The DEA and its parent agency, the Justice Department, have come under increasing criticism over the case of a University of California-San Diego student who was swept up in a drug raid, placed in a holding cell, and forgotten. When 23-year-old Daniel Chong was finally discovered five days later, his condition was so poor he was hospitalized for three days in intensive care.
Chong was one of nine people swept up in a raid targeting Ecstasy traffickers early in the morning of April 21. Chong said that he had gone to the residence the night before -- the marijuana holiday of 4/20 -- "to get high" and was arrested along with the others the next morning. DEA agents booked all nine, then transported seven to local jails, released one person, and apparently forgot all about Chong.
In an interview with the Associated Press last Wednesday, Chong said that after waiting hours in the cell, which had no toilet or running water, he screamed and kicked the door, to no avail. As the days dragged on, he said he realized he was trapped. On day three, he began to hallucinate. He urinated on a metal bench so he could drink his urine to quench his thirst. He eventually began to accept that he would die in the cell. He bit into his glasses to break them and used a shard of glass to carve "Sorry, Mom" on his arm as a farewell, but only got as far as the letter "S".
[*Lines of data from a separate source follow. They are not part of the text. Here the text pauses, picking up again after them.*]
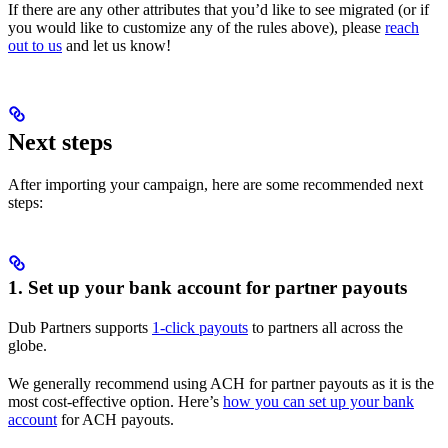
If there are any other attributes that you’d like to see migrated (or if
you would like to customize any of the rules above), please
reach
out to us
and let us know!
Next steps
After importing your campaign, here are some recommended next
steps:
1. Set up your bank account for partner payouts
Dub Partners supports
1-click payouts
to partners all across the
globe.
We generally recommend using ACH for partner payouts as it is the
most cost-effective option. Here’s
how you can set up your bank
account
for ACH payouts.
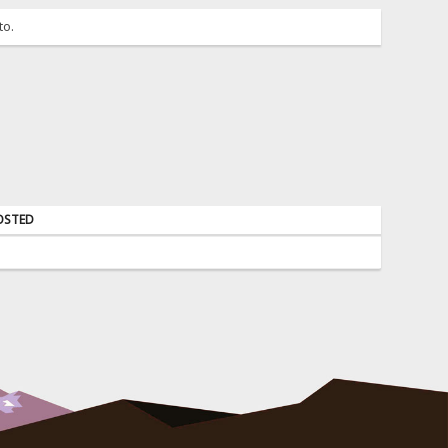
to.
OSTED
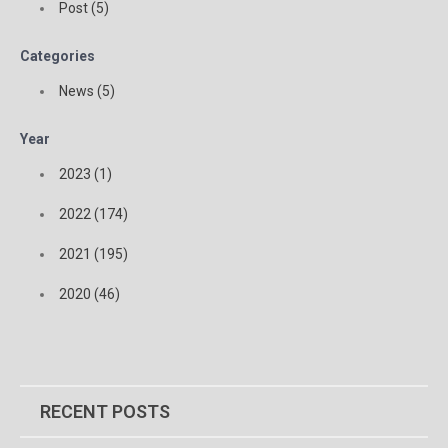
Post (5)
Categories
News (5)
Year
2023 (1)
2022 (174)
2021 (195)
2020 (46)
RECENT POSTS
He said he was considering using the glass to kill himself and end his suffering. "I pretty much lost my mind," he said. He also admitted ingesting some methamphetamine that had been left hidden in a mattress in the cell by a previous occupant.
Then, on day five, a DEA agent opened the door to find the still handcuffed Chong covered in his own feces. "Where did you come from?" the agent asked.
The engineering student for taken to a local hospital, where he was treated for dehydration, kidney failure, cramps and a perforated esophagus. He had lost 15 pounds. He spent three days in intensive care and two more days at the hospital before being released.
San Diego DEA Special Agent in Charge William Sherman apologized to Chong, though not directly, and said in a statement he was "deeply troubled" by the incident. Sherman said he had ordered an extensive review of policies and procedures at the office.
That wasn't good enough several members of the state's congressional delegation, who have demanded answers from the DEA and the Justice Department.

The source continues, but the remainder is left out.